Live models were making a point about how young women are turned into products for the sex trade in this storefront display on Queen Street West in Toronto on Feb. 22. Michael Swan

‘Shoppable Girls’ spreading the word

  • February 28, 2020

What’s a teenage girl worth? About $280,000 per year in income for sex traffickers, according to Covenant House research.

In the run-up to “Human Trafficking Awareness Day” Feb. 22, Covenant House in Toronto mounted a display of girls for sale in a Queen Street West storefront. The shop windows featuring “The Amara, The Ellie, The Maya and The Samantha” were part of a public awareness campaign called “Shoppable Girls.”

“We’re standing here on Queen Street talking about sex trafficking,” said Covenant House anti-human trafficking services manager Julie Neubauer.

“We’ve got people stopping, taking pictures, people on streetcars who are looking in. We’re generating a lot of chatter about this issue that I think a lot of people still believe doesn’t happen in Canada.”

Supported by marketing consultants Weber Shandwick and advertising agency TAXI, Covenant House designed a campaign that includes a website ( and the social media tag #ShoppableGirls to reach teenage girls and their parents.

People seem unaware that victims come from all social strata, small towns and big cities, according to Covenant House.

Toronto Police Service research shows sex trafficking is about a $1 billion-year industry in Canada and 93 per cent of its victims are Canadian citizens. Nine out of 10 young people trafficked for sex are girls with an average age of 17, but some as young as 13.

Since Covenant House began programming in 2013 aimed specifically at girls leaving the sex trade, it has helped an average of 50 girls a year.

Toronto cops have seen increasing numbers of victims since 2014 as they’ve ratcheted up enforcement, recording a rise in victims from 33 in 2014 to 60 in both 2017 and 2018. In that same span, the number of trafficking charges has increased from 365 to 410.

Neubauer admits she’s unsure whether or not Toronto sex trafficking is getting worse.

“I’m not sure whether it’s the chicken or the egg,” she said. “Whether or not the increased numbers of survivors who are coming forward are having more people talk about it — that people (victims) are saying, ‘Actually, now that you’re talking about it like that, this is what’s happening to me.’ Or whether there is an increase in the actual activity of sex trafficking.”

Covenant House offers a broad range of services for young women exiting the sex trade, including residence at Rogers Home to restart their lives over a two-year span, 24-7 support at Avdell Home and its “supported lodging program” for young people who face discrimination and other barriers in the housing market.

“If you or someone else gave me a MasterCard gift card for $100, what I have used that money for is to replace clothes that they lost when they left (the sex trade). So if they’re leaving an exploitive circumstance, and they’re leaving right then and there, they leave stuff behind,” said Neubauer.

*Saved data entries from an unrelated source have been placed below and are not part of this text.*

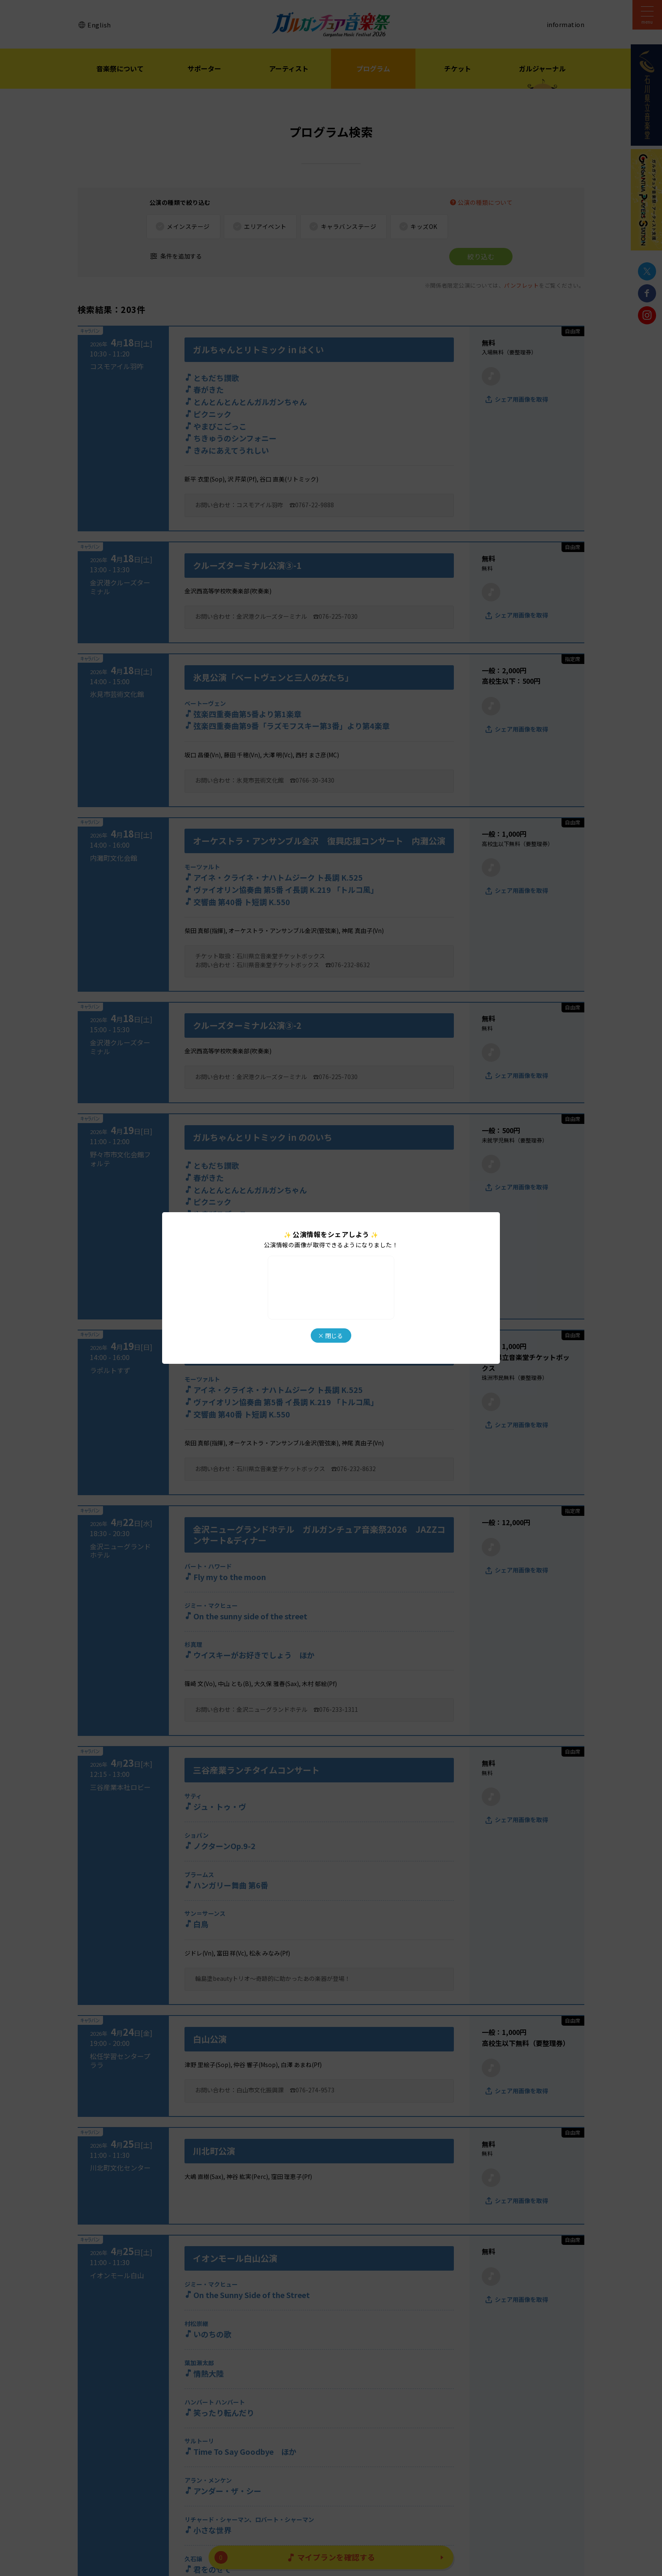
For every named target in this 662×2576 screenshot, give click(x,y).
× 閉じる (330, 1335)
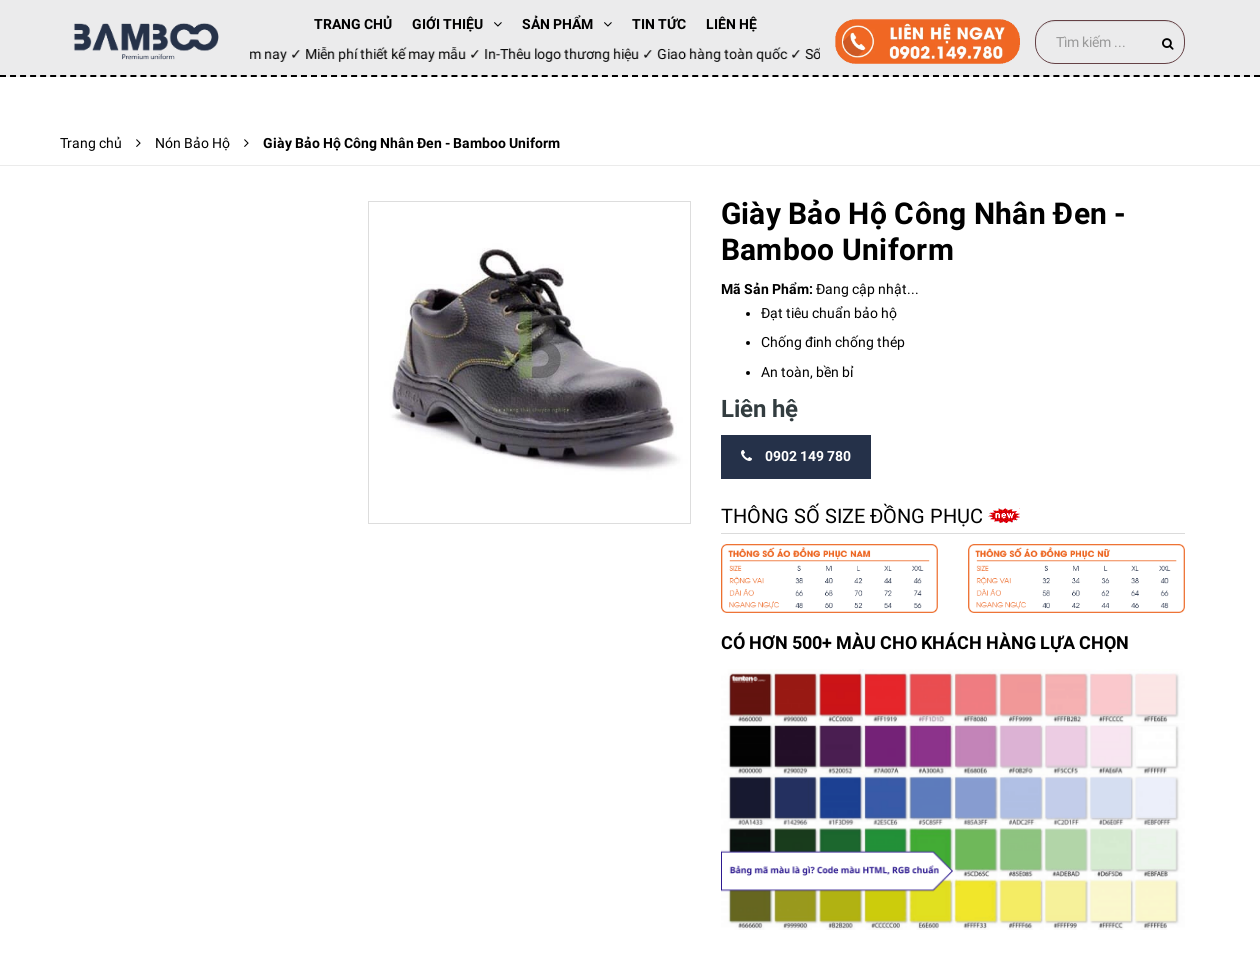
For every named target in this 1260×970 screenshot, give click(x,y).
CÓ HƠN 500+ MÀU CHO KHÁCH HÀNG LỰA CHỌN (925, 642)
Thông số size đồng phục (854, 516)
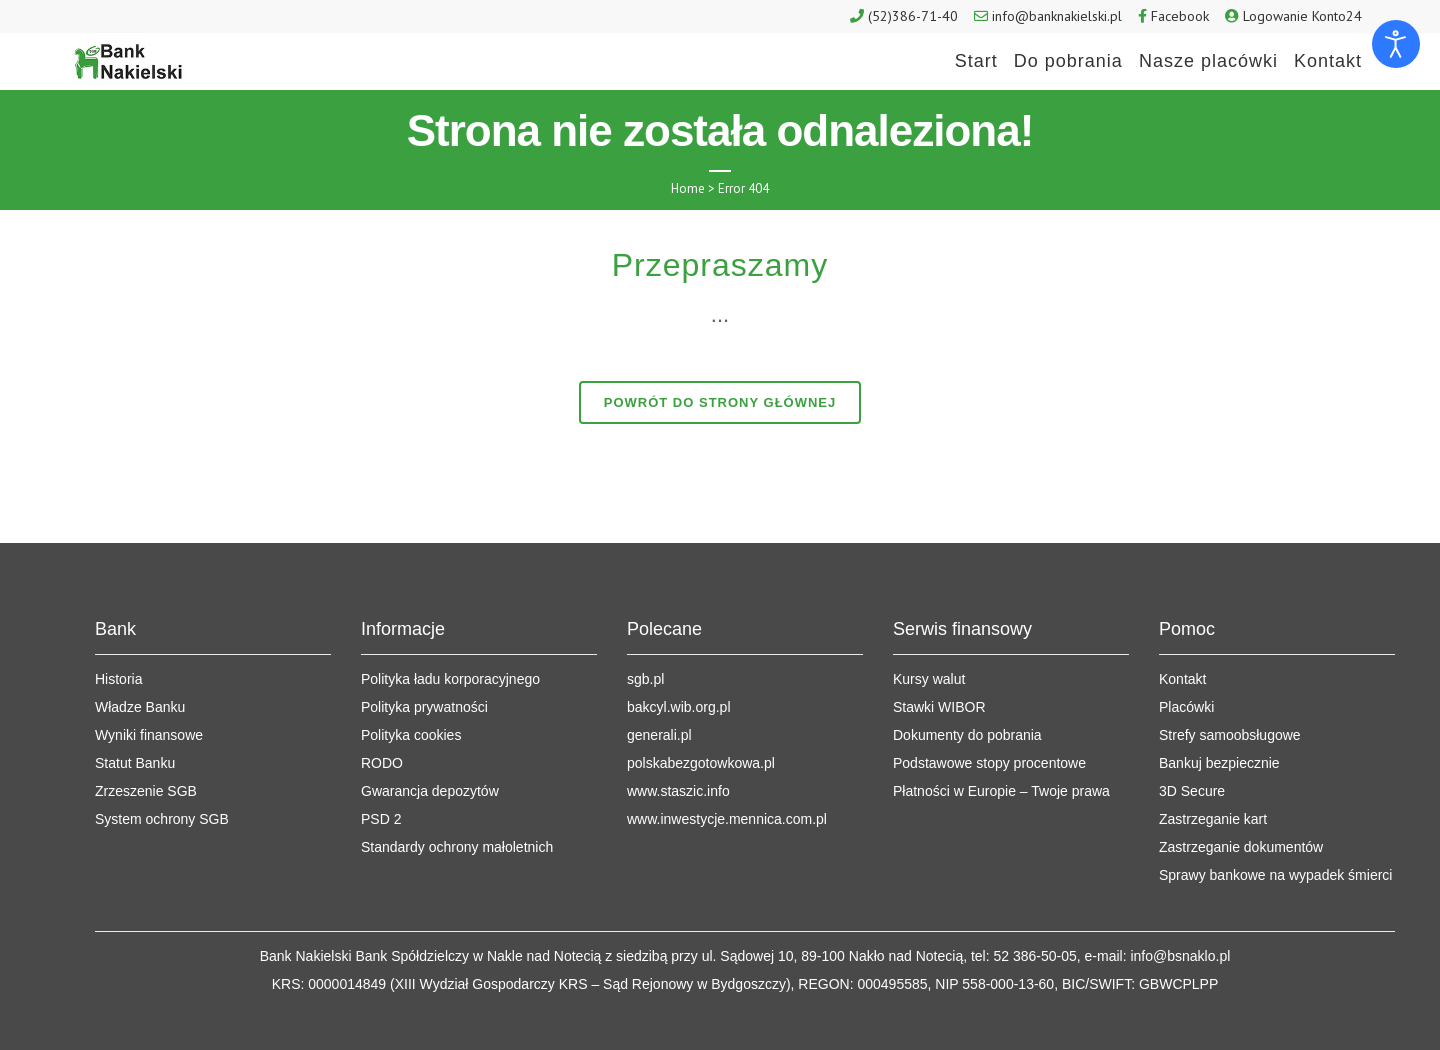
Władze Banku (140, 707)
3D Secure (1192, 791)
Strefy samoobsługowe (1230, 735)
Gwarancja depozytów (430, 791)
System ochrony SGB (162, 819)
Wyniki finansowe (149, 735)
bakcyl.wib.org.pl (679, 707)
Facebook (1180, 16)
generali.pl (659, 735)
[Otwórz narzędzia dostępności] (1396, 44)
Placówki (1186, 707)
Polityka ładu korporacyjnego (450, 679)
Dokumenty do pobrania (967, 735)
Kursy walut (929, 679)
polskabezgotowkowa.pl (701, 763)
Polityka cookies (411, 735)
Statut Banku (135, 763)
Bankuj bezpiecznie (1219, 763)
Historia (118, 679)
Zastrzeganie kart (1213, 819)
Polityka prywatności (424, 707)
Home (688, 188)
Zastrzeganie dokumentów (1241, 847)
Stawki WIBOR (939, 707)
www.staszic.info (678, 791)
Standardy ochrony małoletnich (457, 847)
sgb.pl (645, 679)
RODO (382, 763)
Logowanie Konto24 (1302, 16)
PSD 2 (381, 819)
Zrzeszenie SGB (146, 791)
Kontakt (1182, 679)
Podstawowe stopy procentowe (989, 763)
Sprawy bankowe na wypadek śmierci (1275, 875)
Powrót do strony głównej (720, 402)
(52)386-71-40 (913, 16)
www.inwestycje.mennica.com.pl (727, 819)
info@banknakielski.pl (1057, 16)
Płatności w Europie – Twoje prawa (1001, 791)
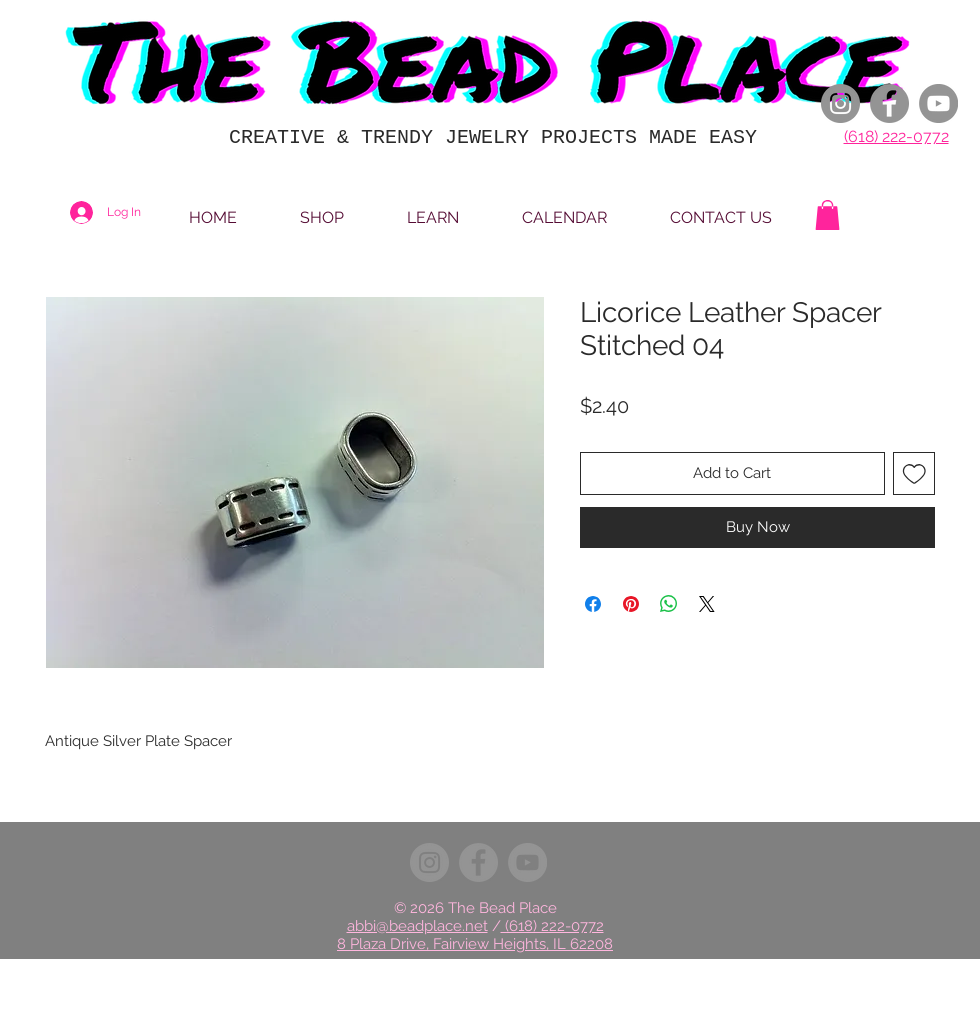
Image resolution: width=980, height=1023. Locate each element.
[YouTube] (938, 103)
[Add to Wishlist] (914, 473)
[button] (827, 215)
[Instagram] (840, 103)
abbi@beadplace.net (417, 926)
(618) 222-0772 (896, 136)
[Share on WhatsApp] (669, 604)
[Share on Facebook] (593, 604)
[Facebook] (889, 103)
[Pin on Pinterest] (631, 604)
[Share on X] (707, 604)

She regularly goes shopping with girls who need basic necessities they once received from traffickers.

A more substantial gift, perhaps $10,000, would enable Neubauer to house young women through the roughly two-year process of counselling, possibly reconnecting with family or restarting their education, said Neubauer.

When it comes to prevention, Neubauer’s top weapon is information. It’s not uncommon for young women to fail to see what’s really happening to them, she said.

“The way traffickers work is they create these situations where they, young women, believe they are in situations of trust, or relationship, or friendship,” said Neubauer. “So there’s this misunderstanding about what’s actually happening.”

In 2018 Covenant House and survey company Ipsos Reid questioned 500 girls aged 12 to 16. They found only 38 per cent of the teenagers believe their parents were “very aware” of their social media activity.

Online friendships are often the gateway to luring and grooming by sex traffickers. 

Ultimately, girls become entirely dependent (financially and emotionally) on their traffickers.

In a focus group, mothers told Covenant House the Shoppable Girls campaign is a wake-up call, a warning to be more aware of what’s happening in their daughters’ lives.

The Shoppable Girls launch event attracted politicians and law enforcement out to support the campaign.

“We’re grateful to have people from the city and the province and in Ottawa focus on this issue,” Neubauer said.

The next challenge is “more resources for the survivors, to help them exit,” she said.